'''

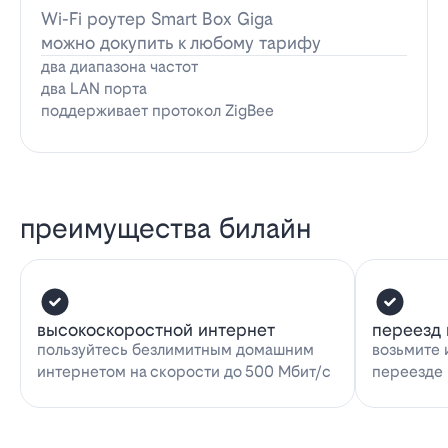
Wi-Fi роутер Smart Box Giga
можно докупить к любому тарифу
два диапазона частот
два LAN порта
поддерживает протокол ZigBee
преимущества билайн
высокоскоростной интернет
переезд 
пользуйтесь безлимитным домашним
возьмите 
интернетом на скорости до 500 Мбит/с
переезде 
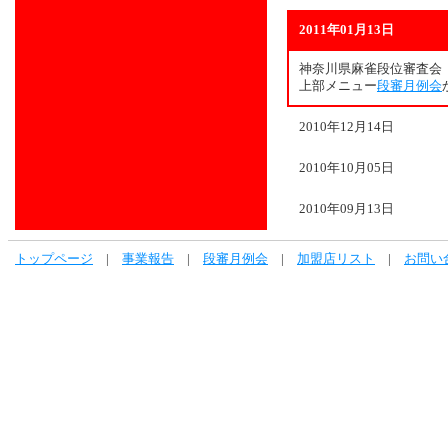
2011年01月13日
神奈川県麻雀段位審査会
上部メニュー
段審月例会
2010年12月14日
2010年10月05日
2010年09月13日
トップページ
|
事業報告
|
段審月例会
|
加盟店リスト
|
お問い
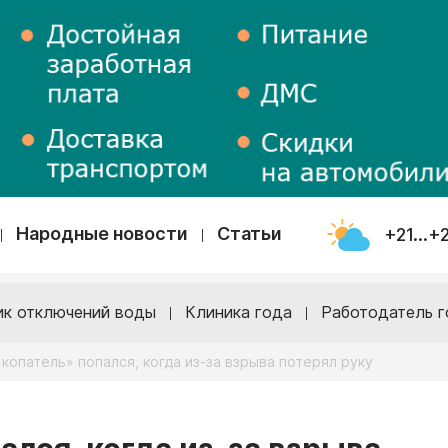
Народные новости
Статьи
+21...+
ик отключений воды
Клиника года
Работодатель г
копатель» попался, когда из-за взрыва потерял руку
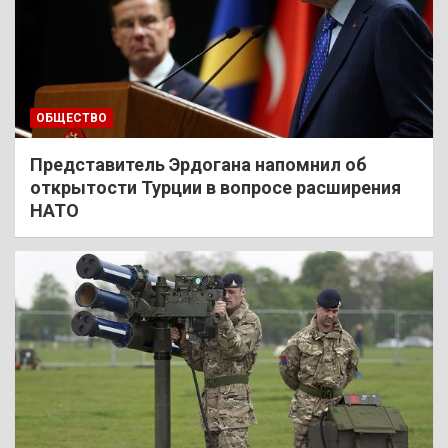
ОБЩЕСТВО
Представитель Эрдогана напомнил об
открытости Турции в вопросе расширения
НАТО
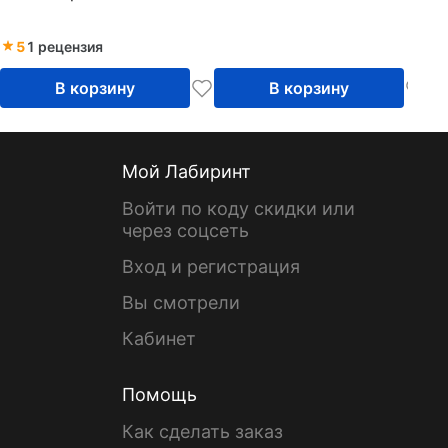
5
1 рецензия
В корзину
В корзину
Мой Лабиринт
Войти по коду скидки или
через соцсеть
Вход и регистрация
Вы смотрели
Кабинет
Помощь
Как сделать заказ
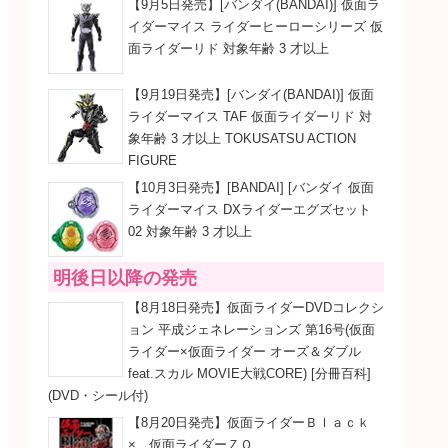
【9月5日発売】[バンダイ(BANDAI)] 仮面ラ
イダーマイス ライダーヒーローシリーズ 仮
面ライダーリド 対象年齢 3 才以上
【9月19日発売】[バンダイ(BANDAI)] 仮面
ライダーマイス TAF 仮面ライダーリド 対
象年齢 3 才以上 TOKUSATSU ACTION
FIGURE
【10月3日発売】[BANDAI] [バンダイ 仮面
ライダーマイス DXライダーエグズセット
02 対象年齢 3 才以上
明後日以降の発売
【8月18日発売】仮面ライダーDVDコレクシ
ョン 平成ジェネレーションズ 第16号(仮面
ライダー×仮面ライダー オーズ＆ダブル
feat.スカル MOVIE大戦CORE) [分冊百科]
(DVD・シール付)
【8月20日発売】仮面ライダーＢｌａｃｋ
× 仮面ライダーＺＯ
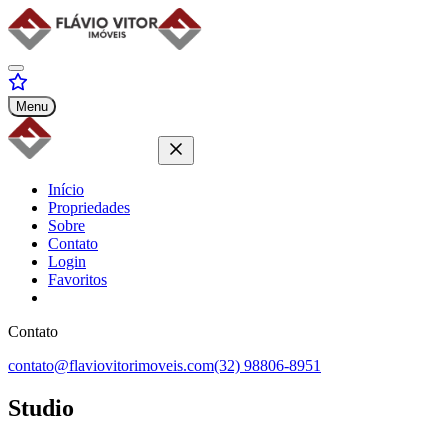
Menu
Início
Propriedades
Sobre
Contato
Login
Favoritos
Contato
contato@flaviovitorimoveis.com
(32) 98806-8951
Studio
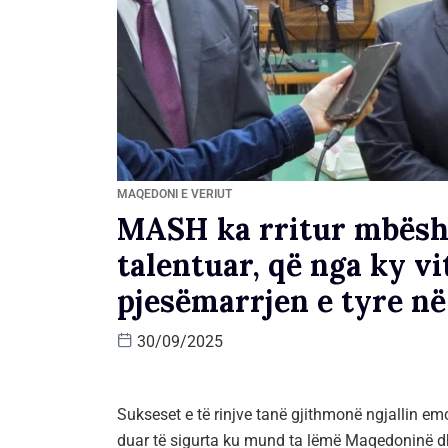
MAQEDONI E VERIUT
MASH ka rritur mbësht
talentuar, që nga ky vi
pjesëmarrjen e tyre n
30/09/2025
Sukseset e të rinjve tanë gjithmonë ngjallin e
duar të sigurta ku mund ta lëmë Maqedoninë dh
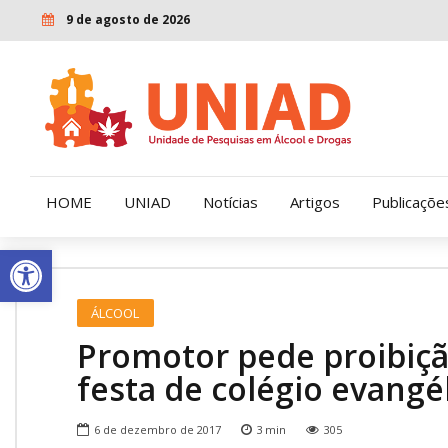
9 de agosto de 2026
HOME
UNIAD
Notícias
Artigos
Publicaçõe
Open toolbar
Quem Somos
LENAD
ÁLCOOL
Nossa História
LECUCA
Promotor pede proibiçã
Nossa Missão e Valores
festa de colégio evangé
Diretoria
6 de dezembro de 2017
3
min
305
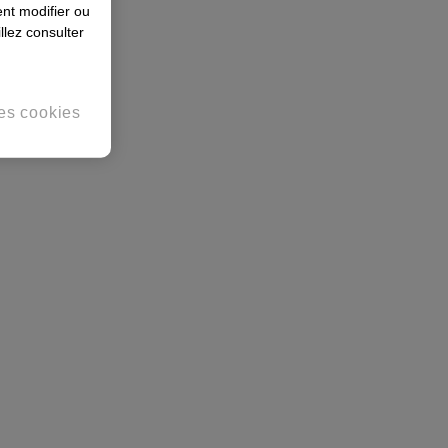
nt modifier ou
llez consulter
es cookies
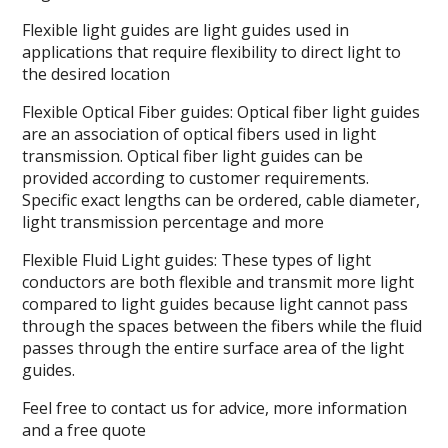
Flexible light guides are light guides used in
applications that require flexibility to direct light to
the desired location
Flexible Optical Fiber guides: Optical fiber light guides
are an association of optical fibers used in light
transmission. Optical fiber light guides can be
provided according to customer requirements.
Specific exact lengths can be ordered, cable diameter,
light transmission percentage and more
Flexible Fluid Light guides: These types of light
conductors are both flexible and transmit more light
compared to light guides because light cannot pass
through the spaces between the fibers while the fluid
passes through the entire surface area of ​​the light
guides.
Feel free to contact us for advice, more information
and a free quote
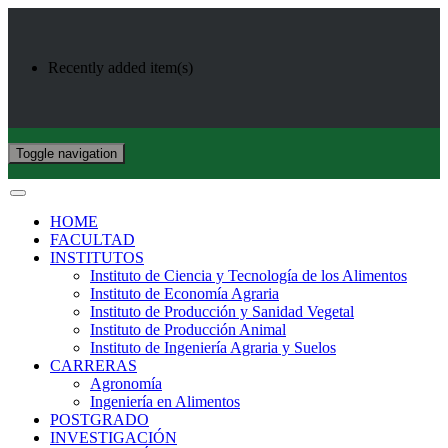
Recently added item(s)
Toggle navigation
HOME
FACULTAD
INSTITUTOS
Instituto de Ciencia y Tecnología de los Alimentos
Instituto de Economía Agraria
Instituto de Producción y Sanidad Vegetal
Instituto de Producción Animal
Instituto de Ingeniería Agraria y Suelos
CARRERAS
Agronomía
Ingeniería en Alimentos
POSTGRADO
INVESTIGACIÓN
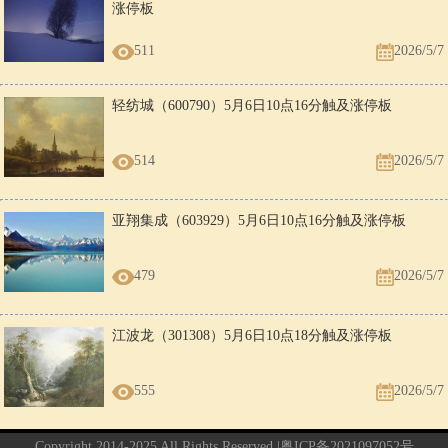
涨停板
511
2026/5/7
轻纺城（600790）5月6日10点16分触及涨停板
514
2026/5/7
亚翔集成（603929）5月6日10点16分触及涨停板
479
2026/5/7
江波龙（301308）5月6日10点18分触及涨停板
555
2026/5/7
Copyright 2014-2025 All Rights Reserved |
粤ICP备2021097052号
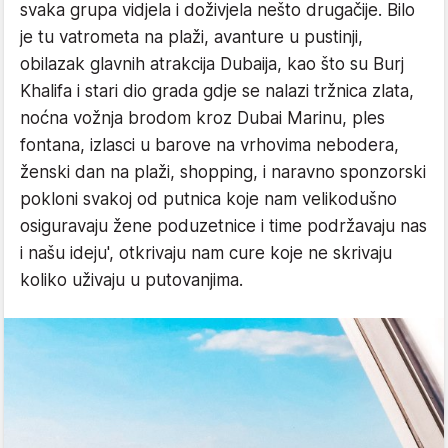
svaka grupa vidjela i doživjela nešto drugačije. Bilo
je tu vatrometa na plaži, avanture u pustinji,
obilazak glavnih atrakcija Dubaija, kao što su Burj
Khalifa i stari dio grada gdje se nalazi tržnica zlata,
noćna vožnja brodom kroz Dubai Marinu, ples
fontana, izlasci u barove na vrhovima nebodera,
ženski dan na plaži, shopping, i naravno sponzorski
pokloni svakoj od putnica koje nam velikodušno
osiguravaju žene poduzetnice i time podržavaju nas
i našu ideju', otkrivaju nam cure koje ne skrivaju
koliko uživaju u putovanjima.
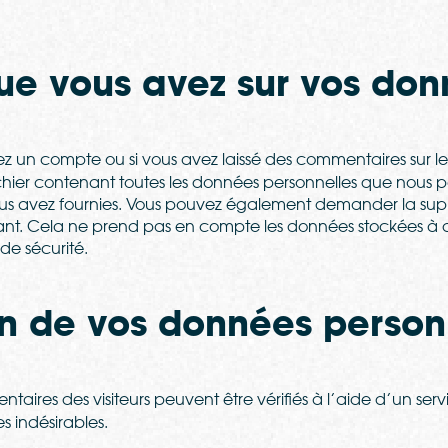
que vous avez sur vos do
ez un compte ou si vous avez laissé des commentaires sur le
hier contenant toutes les données personnelles que nous po
nous avez fournies. Vous pouvez également demander la su
nt. Cela ne prend pas en compte les données stockées à des
de sécurité.
on de vos données person
taires des visiteurs peuvent être vérifiés à l’aide d’un se
 indésirables.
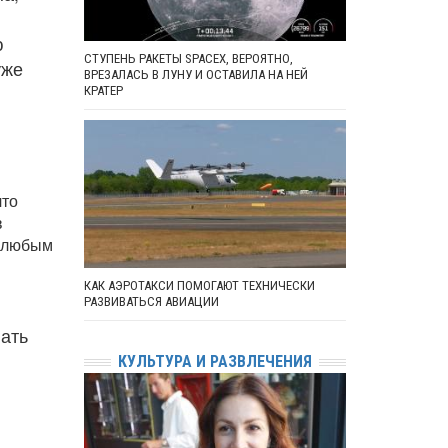
ю
СТУПЕНЬ РАКЕТЫ SPACEX, ВЕРОЯТНО,
уже
ВРЕЗАЛАСЬ В ЛУНУ И ОСТАВИЛА НА НЕЙ
КРАТЕР
что
в
к любым
КАК АЭРОТАКСИ ПОМОГАЮТ ТЕХНИЧЕСКИ
РАЗВИВАТЬСЯ АВИАЦИИ
вать
КУЛЬТУРА И РАЗВЛЕЧЕНИЯ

'''

Problem description:
Taking the listing as a whole, count how many of its lines contain the word "Agraria", and reply with that count alone.

Solution for this exercise:
2